A Streetcar Named Desire
Tools of Characterization
When Blanche shows up at Elysian Fields, Williams writes that "her appearance is incongruous to this setting. She is daintily dressed in a white suit with a fluffy bodice, necklace and earrings of pearl, white gloves and hat, looking as if she were arriving at a summer tea or cocktail party in the garden district" (1.14). We know from this description how delicate and out of place Blanche is. That she is dressed in white is also significant, especially when you consider that Belle Reve is repeatedly describes as "the place with the big white columns." Blanche clearly belongs at Belle Reve, NOT here in this part of New Orleans.
In Scene Three, the men sitting around the poker table "wear colored shirts, solid blues, a purple, a red-and-white check, a light green." We are told this is because "they are men at the peak of their physical manhood, as coarse and direct and powerful as the primary colors" (Stage Directions, Scene Three). This certainly contrasts with the daintily-clad Blanche from Scene One.
Blanche is clearly set apart from the men she encounters in Stanley’s group of friends by her perceived social status as a member of the old Southern aristocracy. She identifies Stanley as an immigrant – a "Polack," as she says, which, in her eyes, means he is inferior to her. Stella is the most interesting character to examine in light of social status, since she comes from Blanche’s background but has chosen Stanley’s lifestyle.

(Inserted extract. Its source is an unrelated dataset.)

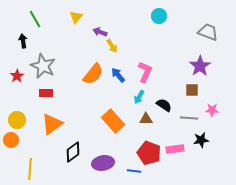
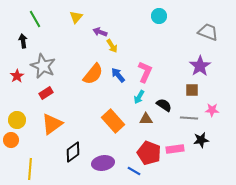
red rectangle: rotated 32 degrees counterclockwise
blue line: rotated 24 degrees clockwise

When Stanley first comes on stage, he’s carrying a package of meat, which he hurls up to Stella. This gives us the immediate impression of him as a primitive hunter, returned from the kill to provide for his wife. Blanche’s most obvious prop is the paper lantern she insists on hanging from the otherwise naked bulb in the flat. The lantern, like Blanche, is delicate and ornate. It serves the purpose of shielding her from harsh reality and from hiding her true age.